We later went to the Hawksyard school on the Rugeley Road, Armitage – paid for by my mother’s income from making holly wreaths at Christmas, which was a source of income for several ladies in the village.

Opposite the old schoolhouse was a row of terraced houses stretching from the corner opposite the Chadwick Arms to the Royal Oak, divided by a gated entry to some farm buildings and a field at the back. The last house by the Royal Oak was a slaughterhouse, where the meat was served over the top of the half-open shed door. Hence the outbuildings and field at the rear. I believe this block of properties and field etc., all belonged to the Hammond family.

My particular friends at the time were two girls who lived on the opposite side of the road by the name of Meanley (Barbara was the elder of the two and about the same age as myself). My other pal was Keith Berkshire who lived directly opposite our house.

On a Sunday we regularly walked down to church at Mavesyn Ridware, to sit in the front pew. On our way home, if we were lucky, Mr Froggatt would pick us up in his Rolls Royce! The hill down to church used to be our playground for riding our trolleys, made from old pram wheels and orange cases!

During the Second World War the Old Hall at Mavesyn Ridware was used to house Italian prisoners-of-war, who helped on local farms. A POW called Tony Uchello (from Sicily) worked and lived at grandfather’s Pipe Place farm in the week. He would return to his hostel at the weekend. One incident etched in my memory was when one of his pals lost his job on one of the farms. Tony told us he had ‘had the bag’. Sometime later, and to his amazement, he learned that we had not realised he meant ‘the sack’. I can visualise him now, arms in the air, saying, ‘the sack, the bag, they the same!!!’  Some of the Italians used to make rings from old threepenny bits, inserting pretty stones or coloured glass as ‘rare stones’, to enhance their appearance. They gave them to children in the village.

Local young ladies would look forward to the weekends when a number of American forces would visit. The girls next door by the name of Ridley, considerably older than me, were recipients of nylons! A luxury indeed.

My father was in Air-Raid Precautions (ARP) in the Second World War. He and the local vicar would patrol the village at night to make sure there were no lights showing. I remember him coming home in shock, having had to reprimand one of the public houses for having an upstairs light on. Apparently, his advice to ‘draw the curtains’ was met with a reply in rather colourful language. This in itself was no shock – his shock was to hear the vicar reply in equally colourful language. My father was a churchwarden and was not used to such language from the vicar.

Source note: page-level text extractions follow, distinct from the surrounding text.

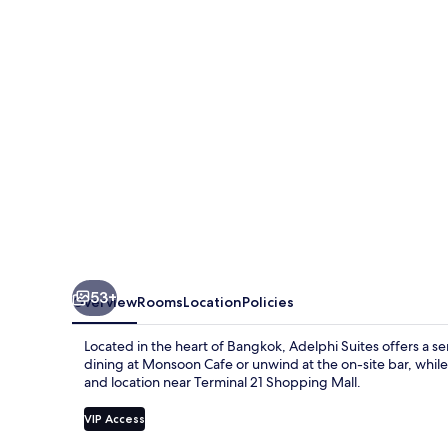
53+
Overview
Rooms
Location
Policies
Located in the heart of Bangkok, Adelphi Suites offers a s
dining at Monsoon Cafe or unwind at the on-site bar, while
and location near Terminal 21 Shopping Mall.
VIP Access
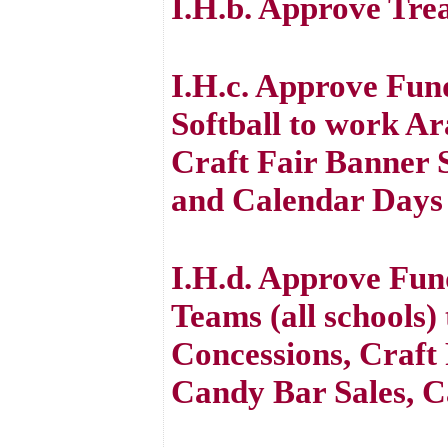
I.H.b. Approve Tre
I.H.c. Approve Fun
Softball to work A
Craft Fair Banner S
and Calendar Days
I.H.d. Approve Fun
Teams (all schools)
Concessions, Craft 
Candy Bar Sales, C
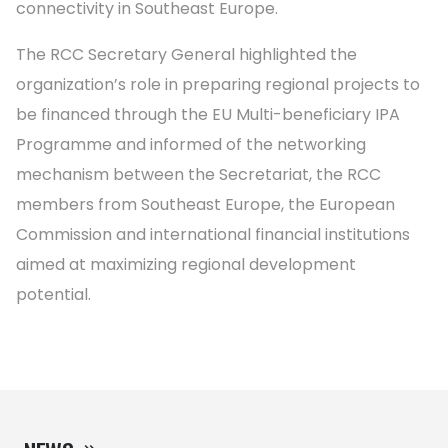
connectivity in Southeast Europe.
The RCC Secretary General highlighted the
organization’s role in preparing regional projects to
be financed through the EU Multi-beneficiary IPA
Programme and informed of the networking
mechanism between the Secretariat, the RCC
members from Southeast Europe, the European
Commission and international financial institutions
aimed at maximizing regional development
potential.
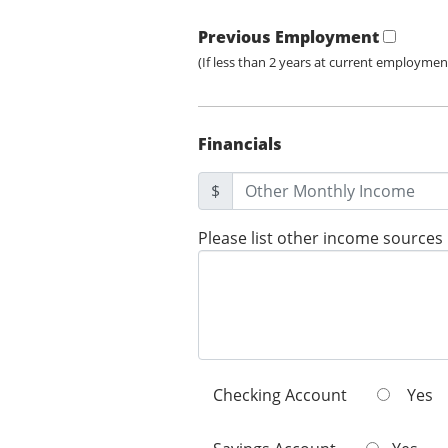
Previous Employment
(If less than 2 years at current employmen
Financials
$
Please list other income sources
Checking Account
Yes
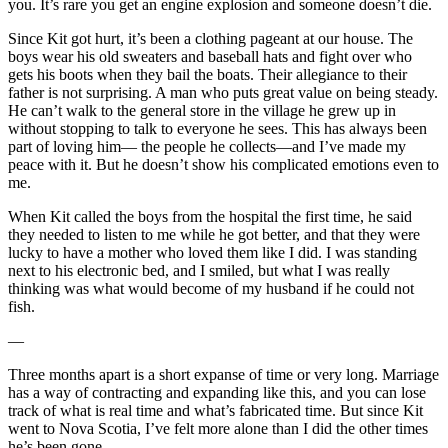
you. It’s rare you get an engine explosion and someone doesn’t die.
Since Kit got hurt, it’s been a clothing pageant at our house. The
boys wear his old sweaters and baseball hats and fight over who
gets his boots when they bail the boats. Their allegiance to their
father is not surprising. A man who puts great value on being steady.
He can’t walk to the general store in the village he grew up in
without stopping to talk to everyone he sees. This has always been
part of loving him— the people he collects—and I’ve made my
peace with it. But he doesn’t show his complicated emotions even to
me.
When Kit called the boys from the hospital the first time, he said
they needed to listen to me while he got better, and that they were
lucky to have a mother who loved them like I did. I was standing
next to his electronic bed, and I smiled, but what I was really
thinking was what would become of my husband if he could not
fish.
—
Three months apart is a short expanse of time or very long. Marriage
has a way of contracting and expanding like this, and you can lose
track of what is real time and what’s fabricated time. But since Kit
went to Nova Scotia, I’ve felt more alone than I did the other times
he’s been gone.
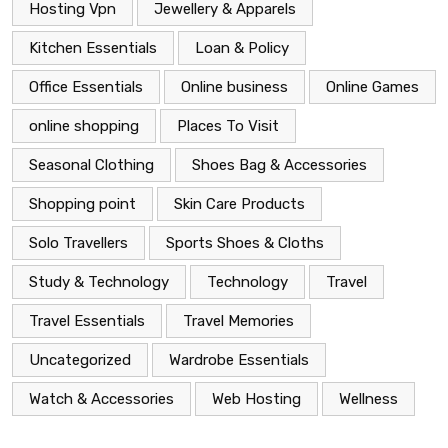
Hosting Vpn
Jewellery & Apparels
Kitchen Essentials
Loan & Policy
Office Essentials
Online business
Online Games
online shopping
Places To Visit
Seasonal Clothing
Shoes Bag & Accessories
Shopping point
Skin Care Products
Solo Travellers
Sports Shoes & Cloths
Study & Technology
Technology
Travel
Travel Essentials
Travel Memories
Uncategorized
Wardrobe Essentials
Watch & Accessories
Web Hosting
Wellness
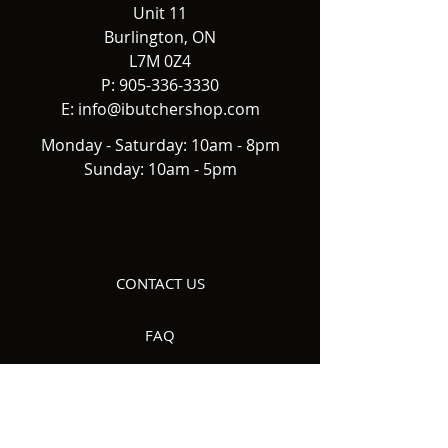
Unit 11
Burlington, ON
L7M 0Z4
P:
905-336-3330
E:
info@ibutchershop.com
Monday - Saturday: 10am - 8pm
Sunday: 10am - 5pm
CONTACT US
FAQ
DELIVERY
ABOUT US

During the war we had an evacuee living with us from Ealing in London. She was the wife of a serving officer. We called her ‘Aunty’.

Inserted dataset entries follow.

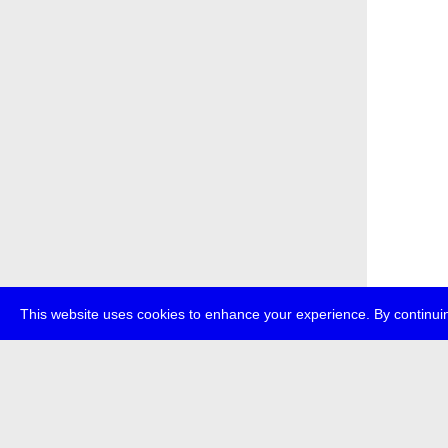
This website uses cookies to enhance your experience. By continuin
about
p
transmedi
+49 (0)30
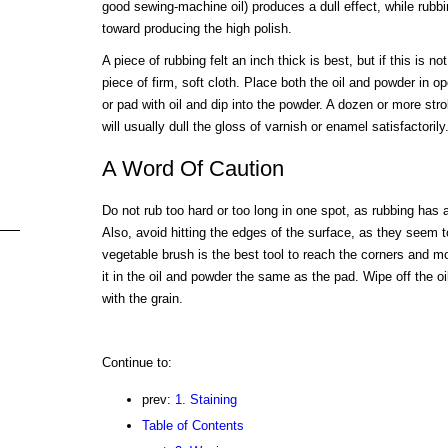
good sewing-machine oil) produces a dull effect, while rubbin
toward producing the high polish.
A piece of rubbing felt an inch thick is best, but if this is n
piece of firm, soft cloth. Place both the oil and powder in 
or pad with oil and dip into the powder. A dozen or more str
will usually dull the gloss of varnish or enamel satisfactorily
A Word Of Caution
Do not rub too hard or too long in one spot, as rubbing has a
Also, avoid hitting the edges of the surface, as they seem to
vegetable brush is the best tool to reach the corners and m
it in the oil and powder the same as the pad. Wipe off the oil
with the grain.
Continue to:
prev:
1. Staining
Table of Contents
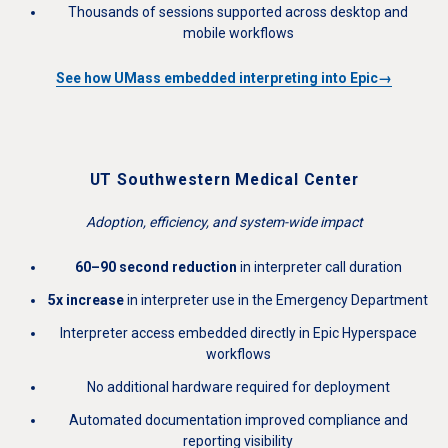
Thousands of sessions supported across desktop and
mobile workflows
See how UMass embedded interpreting into Epic→
UT Southwestern Medical Center
Adoption, efficiency, and system-wide impact
60–90 second reduction
in interpreter call duration
5x increase
in interpreter use in the Emergency Department
Interpreter access embedded directly in Epic Hyperspace
workflows
No additional hardware required for deployment
Automated documentation improved compliance and
reporting visibility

We regularly went collecting rosehips which were sent off to make rosehip syrup. We also went blackberry picking, which mother made into jam.

When walking to Grandpa’s farm at Handsacre, we often helped bring in the cows for milking at the farm next to the Chadwick Arms.

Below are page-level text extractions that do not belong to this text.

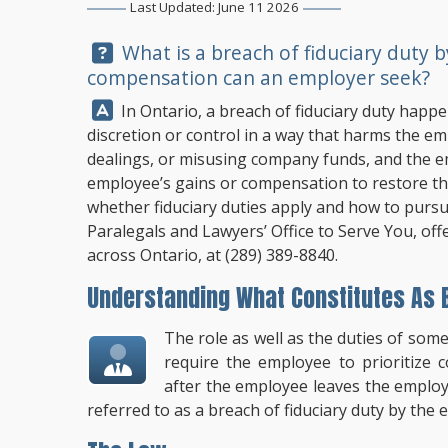
Last Updated: June 11 2026
Question:
What is a breach of fiduciary duty 
compensation can an employer seek?
Answer:
In Ontario, a breach of fiduciary duty happ
discretion or control in a way that harms the empl
dealings, or misusing company funds, and the 
employee’s gains or compensation to restore th
whether fiduciary duties apply and how to purs
Paralegals and Lawyers’ Office to Serve You, of
across Ontario, at
(289) 389-8840
.
Understanding What Constitutes As B
The role as well as the duties of some
require the employee to prioritize
after the employee leaves the employm
referred to as a breach of fiduciary duty by th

My grandparents both passed away in 1946 and I can still remember the church bell being tolled to mark their passing. A regular occurrence in the old days was to ring the church bell when a parishioner had passed away.

On the passing of my grandparents, we moved to Pipe Place Farm at Handsacre. My first memory here was the Green Bus from Rugeley that crashed through the Iron Bridge into the Trent killing one of the villagers.

I have fond memories of the garden parties held at various places in the village to raise funds for the church, etc. We used to help, including changing the Ladies and Gents signs round one night to confuse the visitors!